Video Premiere: D.C. Garage Punks Bless Get Weird On ‘Tru Bless House’

By Justyn Withay

D.C. garage-punk trio Bless is led by 19-year-old Luke Reddick, formerly of Dudes.
D.C. garage-punk trio Bless is led by 19-year-old Luke Reddick, formerly of Dudes.

“Why’d you stay in my house?” asks Bless singer and guitarist Luke Reddick on “Tru Bless House,” stirring bassist Danny Sapperstein and drummer Owen Wuerker around an erratic three-note riff. He restates the question as the band repeats the groove into absurdity.

It’s unclear whether Reddick is legitimately curious, or if he’s just fond of the sound of the words.

bless-tapeThe song (watch the video below) came out of “thinking about architecture and how similar of an art form it is to music,” the 19-year-old Arlington resident writes in an email. “Both performing music or constructing an object can take very long or happen very quickly and either way a product is made that can be either really interesting or really boring.”

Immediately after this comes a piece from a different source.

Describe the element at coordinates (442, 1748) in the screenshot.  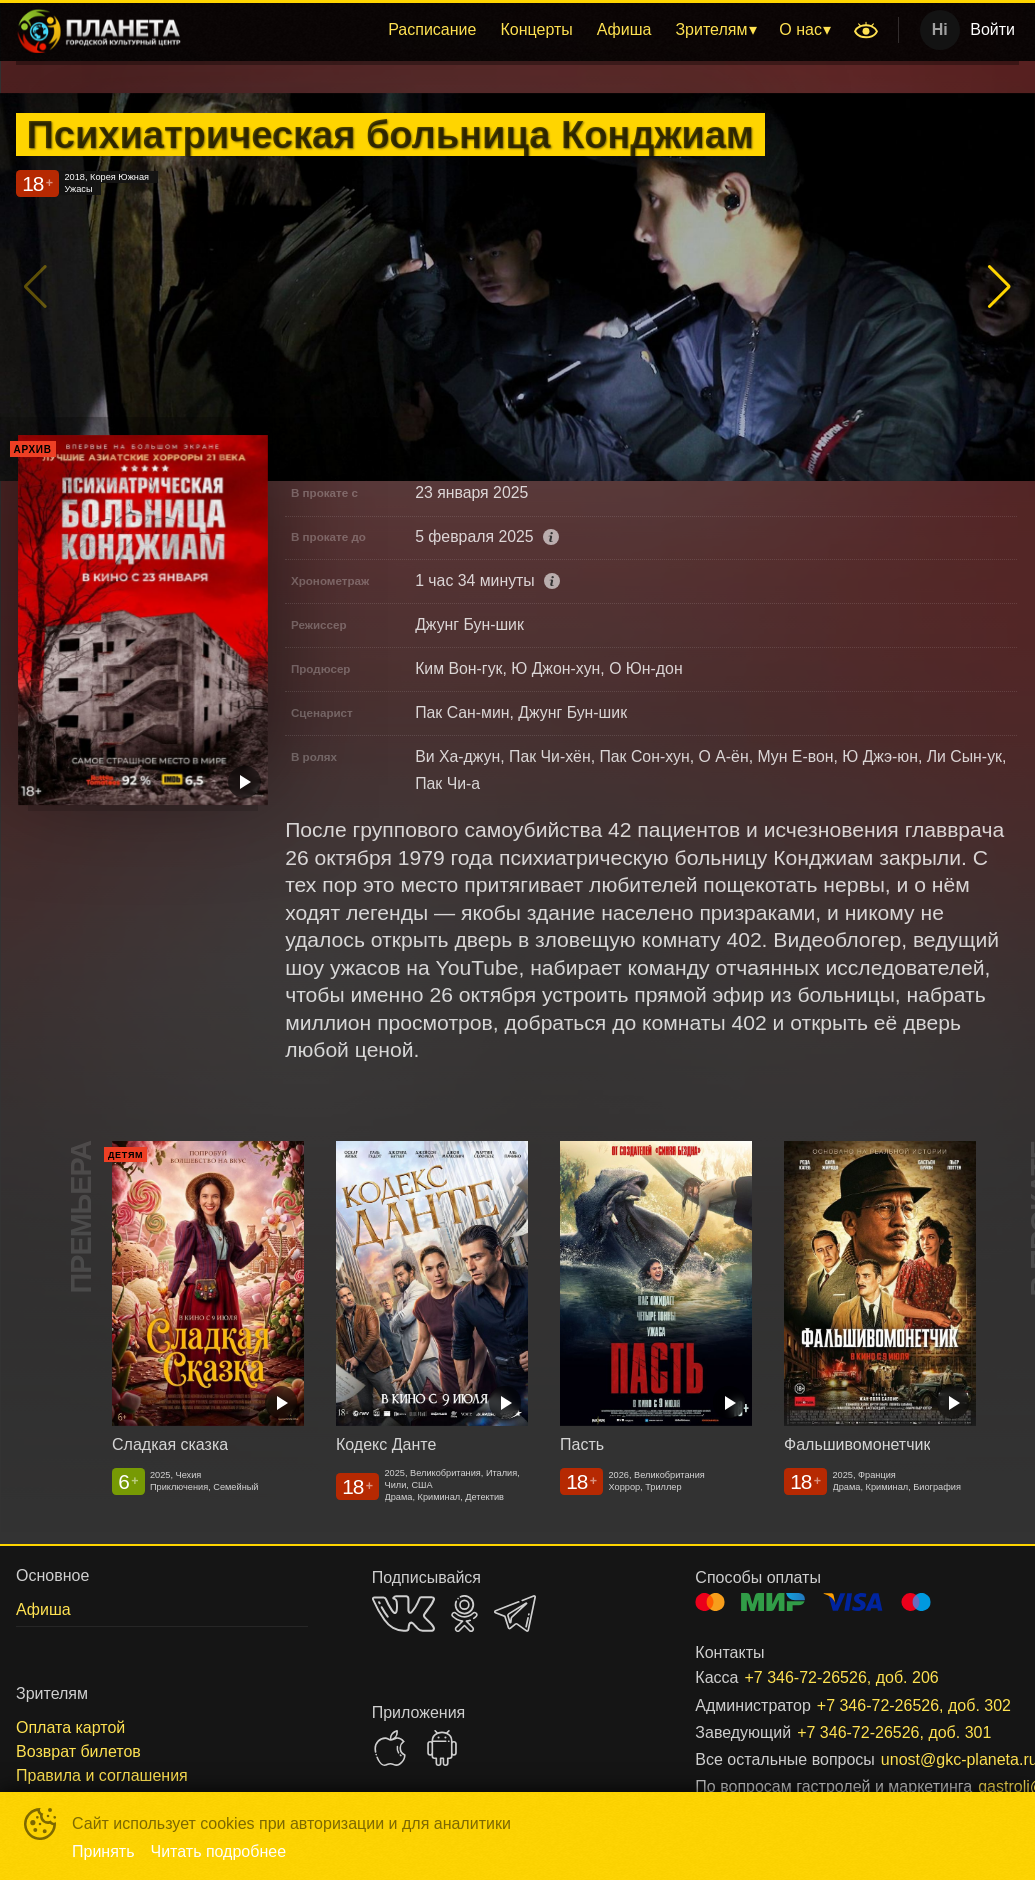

The band is similarly abstruse about its origin. Reddick — formerly of D.C. punk band Dudes — formed Bless earlier this year with the intent of “understanding and transcending boundaries of what the average person thinks is possible in music and sound.” He works out arrangements with Sapperstein — whom he describes as “very classic, almost immortal” — and Wuerker.

The trio recorded its recent Bless Tape at Wuerker’s house in Brookland on a reel previously used by fellow D.C. artist Andrew Aylward. A sample of one of Aylward’s songs appears at the end of “Tru Bless House.” Reddick calls its inclusion “kind of a mystery.”

“Tru Bless House” is a moment of quiet reflection on a cassette release clattering with surf guitar, swinging rhythms and stuttering percussion. Reddick’s baritone voice falls somewhere between a croon and a moan, often trading call-and-response vocals with Sapperstein’s high-pitched warble. The result is a delirious vision of rock ‘n’ roll, akin to Royal Trux or Alex Chilton’s weirder solo albums.

Reddick hopes the Bless Tape will encourage “rocking out and allowing as many people as possible to touch and feel our music with their hands and bodies.”

Bless has a slate of upcoming gigs — including a tape release show Wednesday at Comet Ping Pong — but Reddick remains down to Earth about his goals.

“I would like to eat a nice sandwich in the near future,” the musician writes, “as well as maybe read an interesting book.”

Bless plays a tape release show July 22 at Comet Ping Pong with White Mystery, Dirty Fences and Homosuperior.